> **Work to complete**
Which lines of the listing hold the string "Burr"? Show each of them.

> **Supplied material**
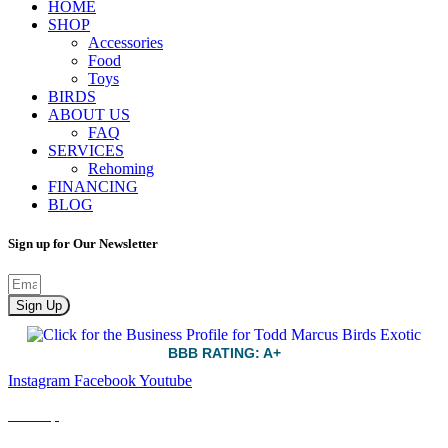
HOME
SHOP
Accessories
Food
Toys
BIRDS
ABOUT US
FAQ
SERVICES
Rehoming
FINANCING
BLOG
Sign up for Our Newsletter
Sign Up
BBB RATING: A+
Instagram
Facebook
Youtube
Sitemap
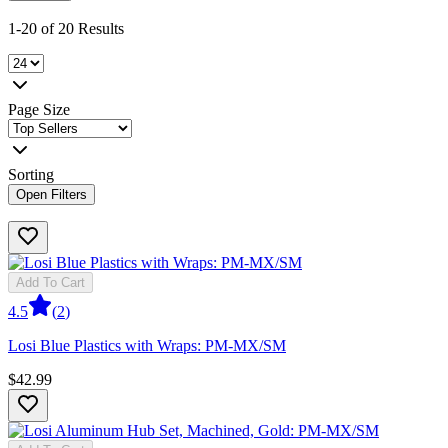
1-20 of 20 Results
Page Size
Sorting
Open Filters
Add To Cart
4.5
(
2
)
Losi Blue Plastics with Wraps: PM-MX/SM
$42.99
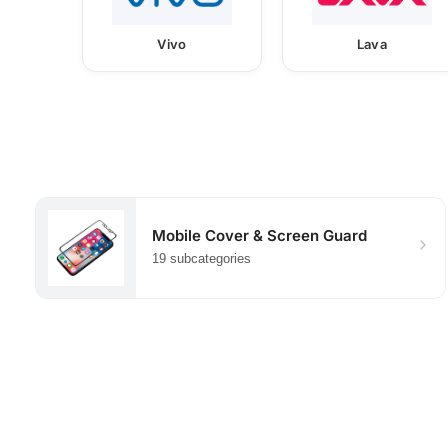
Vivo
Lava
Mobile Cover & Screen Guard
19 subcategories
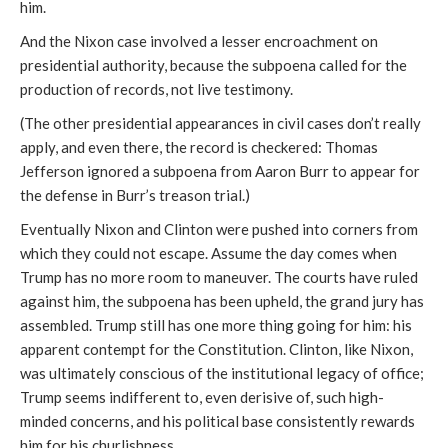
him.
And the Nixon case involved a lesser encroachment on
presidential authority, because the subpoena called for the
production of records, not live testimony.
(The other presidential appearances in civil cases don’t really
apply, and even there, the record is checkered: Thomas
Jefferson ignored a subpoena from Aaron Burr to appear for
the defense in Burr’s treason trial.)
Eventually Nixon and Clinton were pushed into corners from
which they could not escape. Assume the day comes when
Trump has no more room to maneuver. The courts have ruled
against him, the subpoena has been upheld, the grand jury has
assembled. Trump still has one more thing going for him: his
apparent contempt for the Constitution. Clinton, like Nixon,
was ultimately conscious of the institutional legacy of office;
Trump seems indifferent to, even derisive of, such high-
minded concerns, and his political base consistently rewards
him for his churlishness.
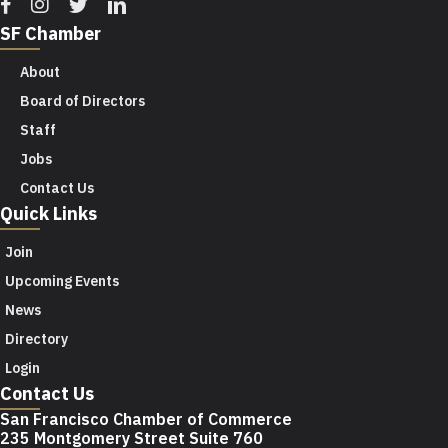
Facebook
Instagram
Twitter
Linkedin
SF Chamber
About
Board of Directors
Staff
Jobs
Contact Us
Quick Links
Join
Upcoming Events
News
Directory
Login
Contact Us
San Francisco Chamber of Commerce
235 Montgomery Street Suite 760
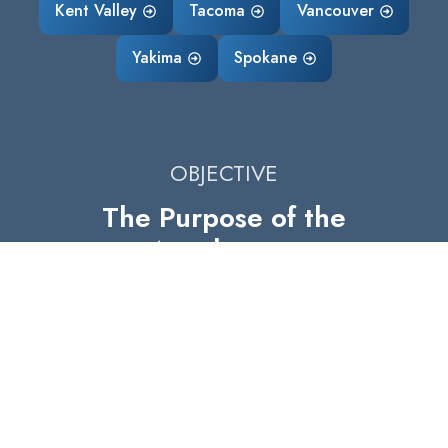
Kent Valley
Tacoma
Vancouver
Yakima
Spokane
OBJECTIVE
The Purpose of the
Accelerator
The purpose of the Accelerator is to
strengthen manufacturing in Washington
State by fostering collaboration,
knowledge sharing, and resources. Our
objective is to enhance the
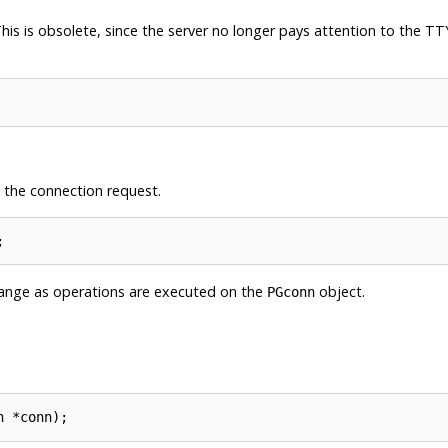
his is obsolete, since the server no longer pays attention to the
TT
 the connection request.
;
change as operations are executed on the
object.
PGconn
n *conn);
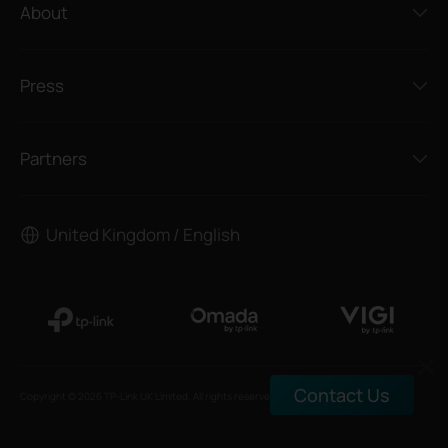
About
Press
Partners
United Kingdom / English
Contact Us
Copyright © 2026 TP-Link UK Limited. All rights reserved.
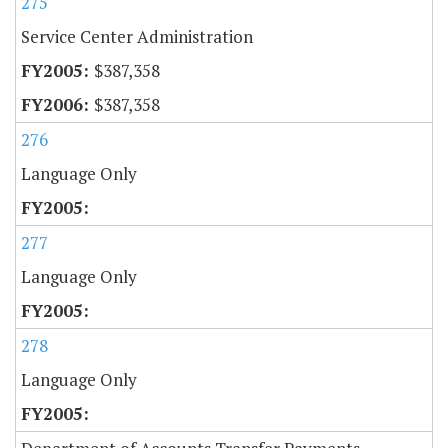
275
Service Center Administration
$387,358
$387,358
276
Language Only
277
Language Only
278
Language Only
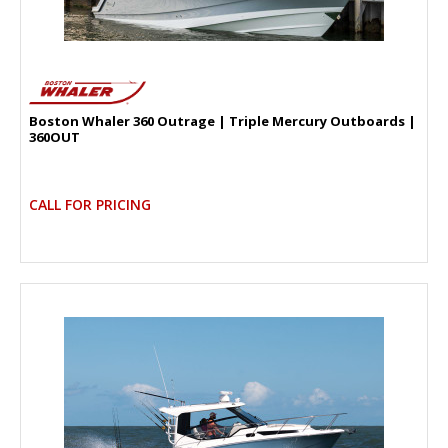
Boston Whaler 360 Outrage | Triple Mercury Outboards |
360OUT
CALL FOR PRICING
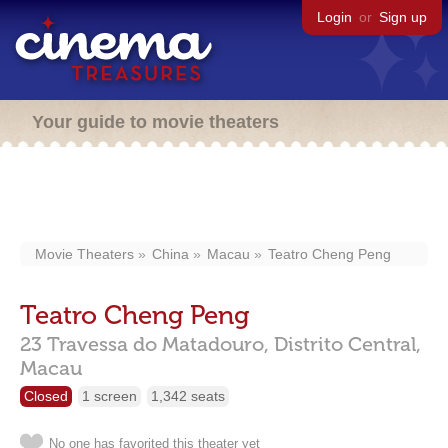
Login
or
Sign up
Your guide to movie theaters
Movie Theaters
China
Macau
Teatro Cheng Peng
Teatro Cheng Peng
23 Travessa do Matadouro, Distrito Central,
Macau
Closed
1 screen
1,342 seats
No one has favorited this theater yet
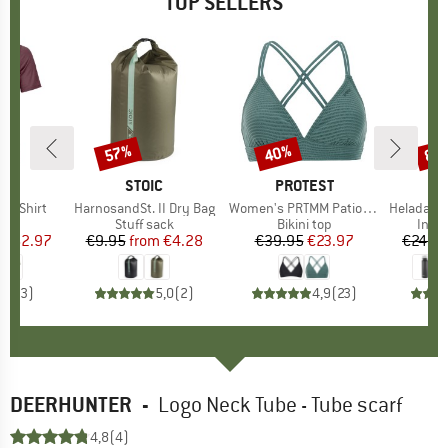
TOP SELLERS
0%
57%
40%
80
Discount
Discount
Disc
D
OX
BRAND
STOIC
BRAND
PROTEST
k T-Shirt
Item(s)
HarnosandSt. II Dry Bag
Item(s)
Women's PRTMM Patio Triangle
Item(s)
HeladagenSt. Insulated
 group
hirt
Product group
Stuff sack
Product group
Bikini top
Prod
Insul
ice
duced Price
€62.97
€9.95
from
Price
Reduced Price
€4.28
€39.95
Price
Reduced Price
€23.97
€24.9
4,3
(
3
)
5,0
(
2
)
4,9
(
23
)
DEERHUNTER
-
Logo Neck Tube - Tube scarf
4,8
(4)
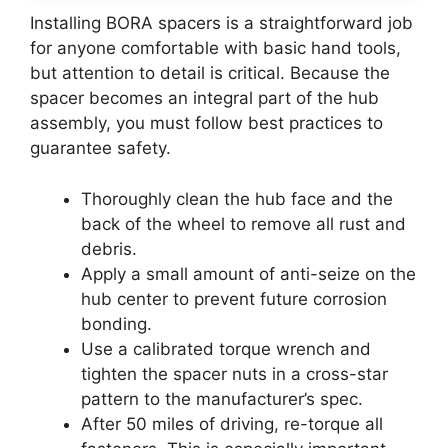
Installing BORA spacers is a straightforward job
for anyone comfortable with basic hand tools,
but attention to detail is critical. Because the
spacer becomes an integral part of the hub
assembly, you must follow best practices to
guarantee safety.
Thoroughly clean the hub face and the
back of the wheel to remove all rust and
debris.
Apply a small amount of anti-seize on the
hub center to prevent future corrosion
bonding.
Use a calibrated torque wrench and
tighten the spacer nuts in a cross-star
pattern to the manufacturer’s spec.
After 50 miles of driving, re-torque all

> **Expected output**
Jefferson ignored a subpoena from Aaron Burr to appear for
the defense in Burr’s treason trial.)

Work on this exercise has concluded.